I just counted my steps so I know when you start looking for you on my way back from the bathroom
You know how us drunks love counting steps
I've decided that life's journeys are more fun when your moral compass hangs in front of you and swings with each step
I'm drinking early times at a fridays on wednesday night. This entire bar is going to see my dick by last call.
when "blow-job jen" drunk dials you at 3 in the morning, you answer
It's only slutty when someone else does it. It's okay if it's us though
They have a guy from new zealand living under their stairs.. they don't charge him rent. He just buys food and booze and bartends their house parties.
Let's cut to the chase. What days are we sleeping together this week?
Saw my boss's vagina at that party. Hung over at work has never been more acceptable
Did you know that if you hit someone in the head with a frozen loaf of bread you can knock them unconscious?
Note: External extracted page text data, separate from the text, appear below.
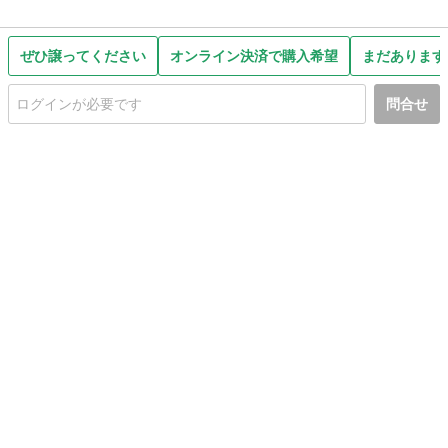
ぜひ譲ってください
オンライン決済で購入希望
まだあります
問合せ
初めての方へ
利用規約
プライバシーポリシー
プライバシー・ステートメント
健全化に資する運用方針
お問い合わせ
運営会社
サイトマップ
ご利用ガイド
フリーワードで探す
PC版で表示
都道府県選択
特定商取引法の表示
利用者情報の外部送信について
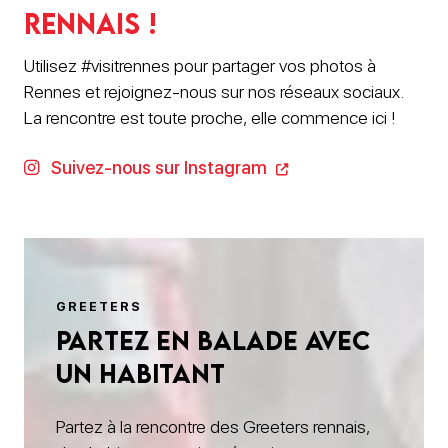
rennais !
Utilisez #visitrennes pour partager vos photos à
Rennes et rejoignez-nous sur nos réseaux sociaux.
La rencontre est toute proche, elle commence ici !
Suivez-nous sur Instagram
GREETERS
Partez en balade avec
un habitant
Partez à la rencontre des Greeters rennais,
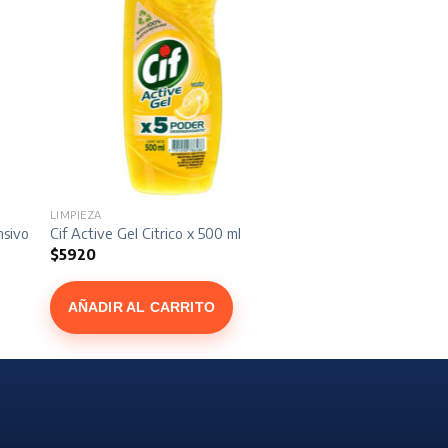
LIMPIEZA
sivo x 500 ml
Cif Active Gel Citrico x 500 ml
$
5920
AÑADIR AL CARRITO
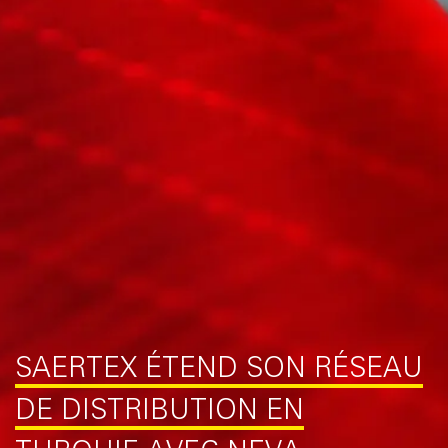
SAERTEX ÉTEND SON RÉSEAU
DE DISTRIBUTION EN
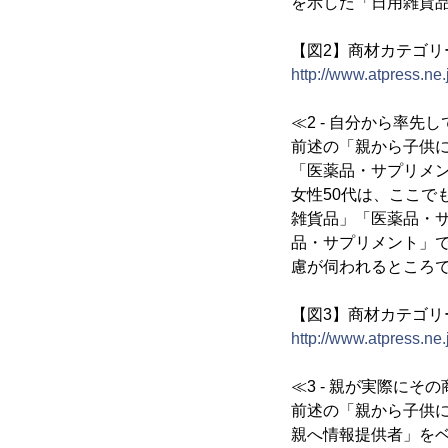
を示した「日用雑貨
【図2】商材カテゴ
http://www.atpress.ne
≪2 - 自分から率
前述の「親から子供
「医薬品・サプリメン
女性50代は、ここで
雑貨品」「医薬品・
品・サプリメント」
慮が伺われるところ
【図3】商材カテゴ
http://www.atpress.ne
≪3 - 親が実際にそ
前述の「親から子供に
親へ情報提供者」をベ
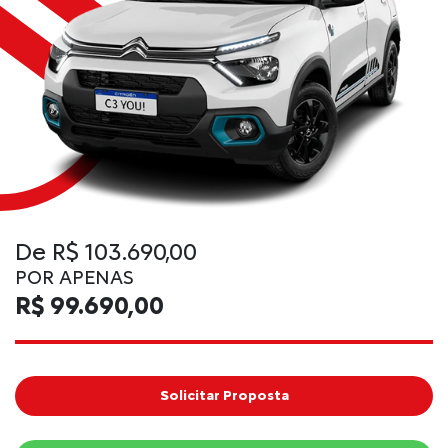
De R$ 103.690,00
POR APENAS
R$ 99.690,00
Solicitar Proposta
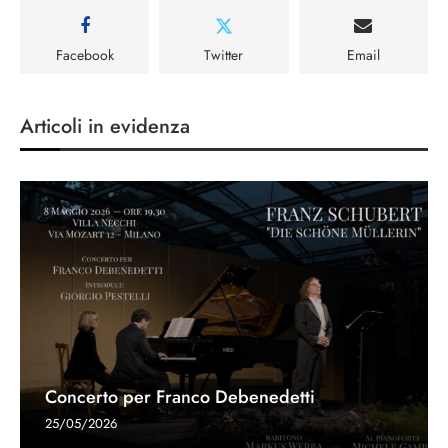
Facebook
Twitter
Email
Articoli in evidenza
Concerto per Franco Debenedetti
25/05/2026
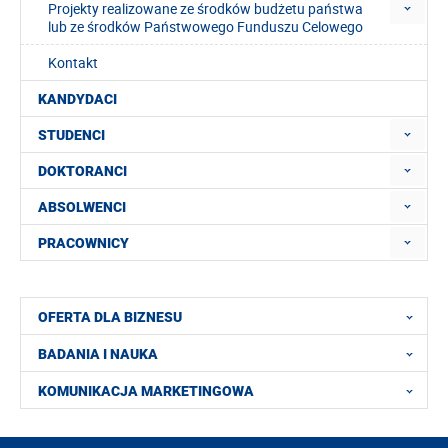
Projekty realizowane ze środków budżetu państwa
lub ze środków Państwowego Funduszu Celowego
Kontakt
KANDYDACI
STUDENCI
DOKTORANCI
ABSOLWENCI
PRACOWNICY
OFERTA DLA BIZNESU
BADANIA I NAUKA
KOMUNIKACJA MARKETINGOWA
I think its safe to assume that the 40yr old undergraduate with purple and pink in her hair and a tattoo of the eiffel tower above her ass crack has never actually been to Paris...
Also, nothing screams "don't talk to me because I'm unstable" like walking around eating cookie dough out of the package.
Come to Des Moines on Saturday, handcuff yourself to me and drink a bottle of vodka
You screamed "i promise ill stop blowing your brother" in the middle of a packed restaurant at 1pm. We should maybe rethink our relationship.
just saw a girl run into an automatic sliding door, back up and try again
I haven’t been this excited since I found out they sold cases of Jack Daniels.